=== Data extracts ===
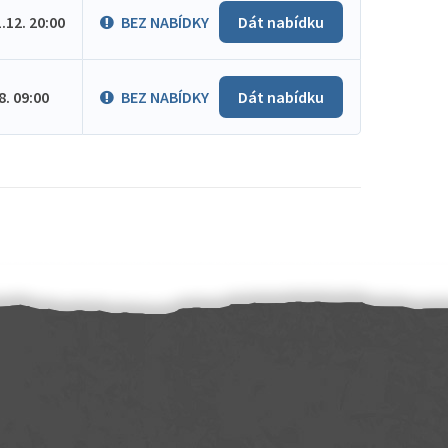
1.12. 20:00
BEZ NABÍDKY
Dát nabídku
.8. 09:00
BEZ NABÍDKY
Dát nabídku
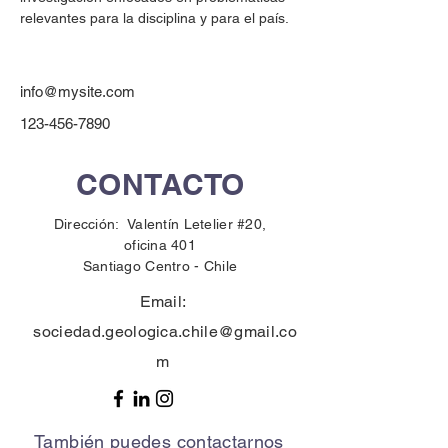
relevantes para la disciplina y para el país.
info@mysite.com
123-456-7890
CONTACTO
Dirección: Valentín Letelier #20,
oficina 401
Santiago Centro -
Chile
Email:
sociedad.geologica.chile@gmail.co
m
También puedes contactarnos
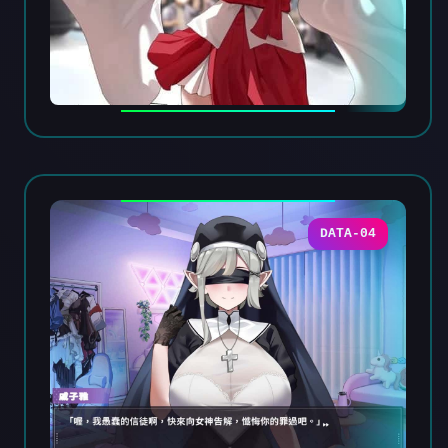
DATA-04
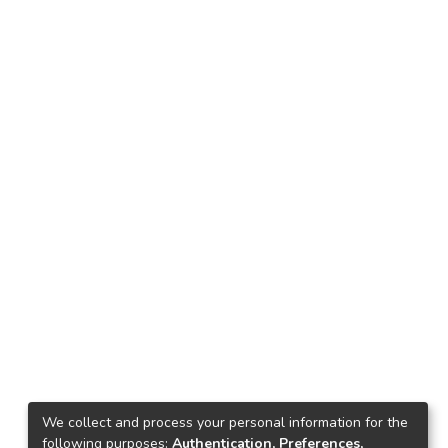
We collect and process your personal information for the
following purposes:
Authentication, Preferences,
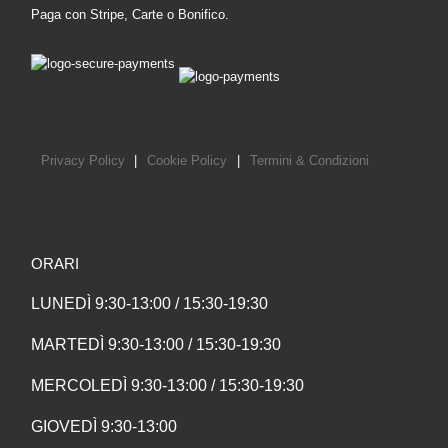
Paga con Stripe, Carte o Bonifico.
Privacy Policy
|
Cookie Policy
|
Termini & Condizioni
ORARI
LUNEDÌ 9:30-13:00 / 15:30-19:30
MARTEDÌ 9:30-13:00 / 15:30-19:30
MERCOLEDÌ 9:30-13:00 / 15:30-19:30
GIOVEDÌ 9:30-13:00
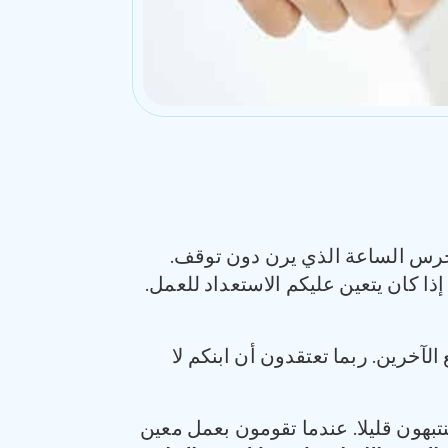
س الساعة الذي يرن دون توقف.
ا كان يتعين عليكم الاستعداد للعمل.
الآخرين. ربما تعتقدون أن ابنكم لا
تبهون قليلا. عندما تقومون بعمل معين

=== Task prompt ===
Please return the lines above exactly, with the pictures omitted.

=== Result for this exercise ===
1.12. 20:00
BEZ NABÍDKY
Dát nabídku
.8. 09:00
BEZ NABÍDKY
Dát nabídku
relevantes para la disciplina y para el país.
info@mysite.com
123-456-7890
CONTACTO
Dirección: Valentín Letelier #20,
oficina 401
Santiago Centro -
Chile
Email:
sociedad.geologica.chile@gmail.co
m
También puedes contactarnos
DATA-04
We collect and process your personal information for the
following purposes:
Authentication, Preferences,
Paga con Stripe, Carte o Bonifico.
Privacy Policy
|
Cookie Policy
|
Termini & Condizioni
ORARI
LUNEDÌ 9:30-13:00 / 15:30-19:30
MARTEDÌ 9:30-13:00 / 15:30-19:30
MERCOLEDÌ 9:30-13:00 / 15:30-19:30
GIOVEDÌ 9:30-13:00
س الساعة الذي يرن دون توقف.
ا كان يتعين عليكم الاستعداد للعمل.
الآخرين. ربما تعتقدون أن ابنكم لا
تبهون قليلا. عندما تقومون بعمل معين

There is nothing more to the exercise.